Donelon is not only president of the National Association of Insurance Commissioners, he is also the insurance commissioner for Louisiana—a state expected to be hit hard by rate increases when the 2012 Biggert-Waters Act comes to town.

To protect homeowners from premium hikes of up to 3,000% in some areas, Donelon asked the President to exempt Louisiana from the effects of the law.

Donelon used documentation prepared by groups like Greater New Orleans Inc., the National Association of Homebuilders and the National Association of Realtors to convince Obama that such rate increases would be detrimental to home and business owners in the state.

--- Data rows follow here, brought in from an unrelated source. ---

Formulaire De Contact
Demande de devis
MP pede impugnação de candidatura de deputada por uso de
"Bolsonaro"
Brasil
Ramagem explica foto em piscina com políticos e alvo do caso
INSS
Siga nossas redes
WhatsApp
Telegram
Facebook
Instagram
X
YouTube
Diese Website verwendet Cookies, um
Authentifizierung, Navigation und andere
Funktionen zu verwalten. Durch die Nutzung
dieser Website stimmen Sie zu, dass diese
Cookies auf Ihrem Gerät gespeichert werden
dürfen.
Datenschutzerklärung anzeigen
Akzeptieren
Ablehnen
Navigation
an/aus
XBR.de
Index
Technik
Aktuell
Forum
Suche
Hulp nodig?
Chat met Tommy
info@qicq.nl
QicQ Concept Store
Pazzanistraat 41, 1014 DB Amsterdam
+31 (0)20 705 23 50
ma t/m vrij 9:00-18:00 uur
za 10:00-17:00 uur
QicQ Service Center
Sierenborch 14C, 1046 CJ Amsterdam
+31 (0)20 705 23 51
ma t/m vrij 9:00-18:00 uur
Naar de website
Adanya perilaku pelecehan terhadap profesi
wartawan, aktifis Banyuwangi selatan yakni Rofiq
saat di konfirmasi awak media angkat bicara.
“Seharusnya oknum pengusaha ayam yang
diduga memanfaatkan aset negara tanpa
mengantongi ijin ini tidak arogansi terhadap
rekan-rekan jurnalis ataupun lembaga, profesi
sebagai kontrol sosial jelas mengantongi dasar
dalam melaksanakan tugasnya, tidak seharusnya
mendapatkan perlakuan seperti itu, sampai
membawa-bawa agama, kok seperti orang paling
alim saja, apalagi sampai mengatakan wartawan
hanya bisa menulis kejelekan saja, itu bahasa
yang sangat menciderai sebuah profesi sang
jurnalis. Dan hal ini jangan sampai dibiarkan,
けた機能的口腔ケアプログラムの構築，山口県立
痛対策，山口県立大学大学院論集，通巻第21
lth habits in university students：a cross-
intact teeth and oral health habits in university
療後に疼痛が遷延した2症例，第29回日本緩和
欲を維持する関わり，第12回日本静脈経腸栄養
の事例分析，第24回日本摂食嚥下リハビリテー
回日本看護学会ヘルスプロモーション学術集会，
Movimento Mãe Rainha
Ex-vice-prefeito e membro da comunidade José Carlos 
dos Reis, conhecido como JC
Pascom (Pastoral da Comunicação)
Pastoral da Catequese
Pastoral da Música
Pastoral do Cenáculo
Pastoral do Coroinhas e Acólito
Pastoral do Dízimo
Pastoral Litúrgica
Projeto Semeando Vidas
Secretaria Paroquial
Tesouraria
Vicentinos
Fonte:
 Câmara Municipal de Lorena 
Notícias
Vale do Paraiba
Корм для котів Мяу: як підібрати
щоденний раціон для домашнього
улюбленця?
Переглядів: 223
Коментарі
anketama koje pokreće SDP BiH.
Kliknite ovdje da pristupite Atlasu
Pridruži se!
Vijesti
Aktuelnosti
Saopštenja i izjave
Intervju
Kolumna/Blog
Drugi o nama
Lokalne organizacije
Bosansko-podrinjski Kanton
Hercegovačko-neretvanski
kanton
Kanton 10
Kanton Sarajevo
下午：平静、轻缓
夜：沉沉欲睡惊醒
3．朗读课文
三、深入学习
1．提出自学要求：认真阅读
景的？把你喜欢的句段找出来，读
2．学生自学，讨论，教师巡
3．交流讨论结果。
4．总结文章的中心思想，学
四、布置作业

“We have a working coast, not second or vacation homes,” he said. “This is important for Louisiana as well as the rest of the country. We need forbearance from the rate increases mandated by the 2012 law.”

Roughly 49% of flood insurance policyholders in Louisiana receive government subsidies, but Donelon and other state advocates say the subsidies aren’t enough to defend the area from the economic consequences of Biggert-Waters.

Instead, the state needs special “forbearance” from the White House not granted to other states, he said.

The outreach to the President is the latest in a series of efforts Louisiana has made to stall rate increases, including hosting a roundtable discussion with FEMA, supporting a Mississippi lawsuit against the agency and sponsoring congressional legislation to halt the rate hikes.

Obama agreed to read the documentation, but declined to make a commitment to act on it, Donelon said.